A few months ago I did a quick and dirty benchmark of the Intel rdrand instruction found on the new Ivybridge processors.  I did some further analysis a while ago and I've only just got around to writing up my findings. I've improved the test by exercising the Intel Digital Random Number Generator (DRNG) with multiple threads and also re-writing the rdrand wrapper in assembler and ensuring the code is inline'd.  The source code for this test is available here.

So, how does it shape up?  On a i5-3210M (2.5GHz) Ivybridge (2 cores, 4 threads) I get a peak of ~99.6 million 64 bit rdrands per second with 4 threads which equates to ~6.374 billion bits per second.  Not bad at all.

With a 4 threaded i5-3210M CPU we hit maximum rdrand throughput with 4 threads.

..and with a 8 threaded i7-3770 (3.4GHz) Ivybridge (4 cores, 8 threads) we again hit a peak throughput of 99.6 million 64 bit rdrands a second on 3 threads.
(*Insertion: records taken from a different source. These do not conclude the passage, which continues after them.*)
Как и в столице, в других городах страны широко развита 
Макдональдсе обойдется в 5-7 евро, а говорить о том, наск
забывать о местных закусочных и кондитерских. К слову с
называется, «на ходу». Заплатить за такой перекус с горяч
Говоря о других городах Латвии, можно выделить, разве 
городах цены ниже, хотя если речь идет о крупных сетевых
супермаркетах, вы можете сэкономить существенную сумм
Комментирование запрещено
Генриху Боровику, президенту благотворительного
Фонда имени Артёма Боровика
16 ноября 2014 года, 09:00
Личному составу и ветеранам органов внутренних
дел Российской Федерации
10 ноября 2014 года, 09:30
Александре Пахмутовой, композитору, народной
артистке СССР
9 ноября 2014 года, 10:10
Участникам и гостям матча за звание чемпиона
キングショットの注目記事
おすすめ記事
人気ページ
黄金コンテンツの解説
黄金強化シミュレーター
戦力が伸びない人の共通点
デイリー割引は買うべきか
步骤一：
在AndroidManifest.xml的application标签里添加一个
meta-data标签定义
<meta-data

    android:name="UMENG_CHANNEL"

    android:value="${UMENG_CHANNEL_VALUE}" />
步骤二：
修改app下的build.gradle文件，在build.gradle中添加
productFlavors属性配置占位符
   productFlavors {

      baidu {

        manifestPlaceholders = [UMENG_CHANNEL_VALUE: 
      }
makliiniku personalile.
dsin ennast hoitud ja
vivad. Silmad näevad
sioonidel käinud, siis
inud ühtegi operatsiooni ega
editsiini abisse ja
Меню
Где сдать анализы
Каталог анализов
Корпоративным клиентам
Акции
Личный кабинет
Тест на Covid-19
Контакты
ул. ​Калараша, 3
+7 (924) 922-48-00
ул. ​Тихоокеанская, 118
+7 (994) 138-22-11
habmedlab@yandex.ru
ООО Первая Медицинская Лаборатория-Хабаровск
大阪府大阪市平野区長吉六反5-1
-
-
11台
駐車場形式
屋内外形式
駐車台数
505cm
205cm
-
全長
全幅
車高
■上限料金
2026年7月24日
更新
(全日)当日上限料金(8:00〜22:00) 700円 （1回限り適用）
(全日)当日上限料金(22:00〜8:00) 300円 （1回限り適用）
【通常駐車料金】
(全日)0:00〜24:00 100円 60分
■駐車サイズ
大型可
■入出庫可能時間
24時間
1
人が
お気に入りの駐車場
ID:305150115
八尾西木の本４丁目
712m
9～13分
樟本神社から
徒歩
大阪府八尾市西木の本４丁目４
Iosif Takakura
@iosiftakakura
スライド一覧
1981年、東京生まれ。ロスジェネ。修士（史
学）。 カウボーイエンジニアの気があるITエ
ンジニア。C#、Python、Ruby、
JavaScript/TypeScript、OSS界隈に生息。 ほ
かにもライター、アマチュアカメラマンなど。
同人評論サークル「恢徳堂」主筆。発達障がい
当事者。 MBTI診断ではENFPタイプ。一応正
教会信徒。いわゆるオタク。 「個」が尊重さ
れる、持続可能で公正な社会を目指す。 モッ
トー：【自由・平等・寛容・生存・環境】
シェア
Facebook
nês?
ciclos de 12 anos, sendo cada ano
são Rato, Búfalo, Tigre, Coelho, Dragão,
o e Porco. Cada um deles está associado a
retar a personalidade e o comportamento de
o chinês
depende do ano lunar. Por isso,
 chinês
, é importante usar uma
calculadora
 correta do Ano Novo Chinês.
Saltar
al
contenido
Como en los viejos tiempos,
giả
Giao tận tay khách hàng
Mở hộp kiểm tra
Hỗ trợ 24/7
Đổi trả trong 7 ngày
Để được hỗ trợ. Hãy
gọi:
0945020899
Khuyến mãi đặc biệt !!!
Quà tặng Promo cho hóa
One can therefore conclude that this is the peak rate of the DNRG on both CPUs tested.  A 2 threaded i3 Ivybridge CPU won't be able to hit the peak rate of the DNRG, and a 4 threaded i5 can only just max out the DNRG with some hand-optimized code.

Now how random is this random data?  There are several tests available; I chose to exercise the DRNG using the dieharder test suite.  The test is relatively simple; install dieharder and do 64 bit rdrand reads and output these as a raw random number stream and pipe this into dieharder:

 sudo apt-get install dieharder  
 ./rdrand-test | dieharder -g 200 -a
#            dieharder version 3.31.1 Copyright 2003 Robert G. Brown          #
   rng_name    |rands/second|   Seed   |
stdin_input_raw|  3.66e+07  | 639263374|
        test_name   |ntup| tsamples |psamples|  p-value |Assessment
   diehard_birthdays|   0|       100|     100|0.40629140|  PASSED  
      diehard_operm5|   0|   1000000|     100|0.79942347|  PASSED  
  diehard_rank_32x32|   0|     40000|     100|0.35142889|  PASSED  
    diehard_rank_6x8|   0|    100000|     100|0.75739694|  PASSED  
   diehard_bitstream|   0|   2097152|     100|0.65986567|  PASSED  
        diehard_opso|   0|   2097152|     100|0.24791918|  PASSED  
        diehard_oqso|   0|   2097152|     100|0.36850828|  PASSED  
         diehard_dna|   0|   2097152|     100|0.52727856|  PASSED  
diehard_count_1s_str|   0|    256000|     100|0.08299753|  PASSED  
diehard_count_1s_byt|   0|    256000|     100|0.31139908|  PASSED  
 diehard_parking_lot|   0|     12000|     100|0.47786440|  PASSED  
    diehard_2dsphere|   2|      8000|     100|0.93639860|  PASSED  
    diehard_3dsphere|   3|      4000|     100|0.43241488|  PASSED  
     diehard_squeeze|   0|    100000|     100|0.99088862|  PASSED  
        diehard_sums|   0|       100|     100|0.00422846|   WEAK   
        diehard_runs|   0|    100000|     100|0.48432365|  PASSED 
        dab_monobit2|  12|  65000000|       1|0.98439048|  PASSED 

..and leave to cook for about 45 minutes.  The -g 200 option specifies that the random numbers come from stdin and the -a option runs all the dieharder tests.  All the tests passed with the exception of the diehard_sums test which produced "weak" results, however, this test is known to be unreliable and recommended not to be used.  Quite honestly, I would be surprised if the tests failed, but you never know until one runs them.

The CA cert research labs have an on-line random number generator analysis website allowing one to submit and test at least 12 MB of random numbers. I submitted 32 MB of data, and I am currently waiting to see if I get any results back.  Watch this space.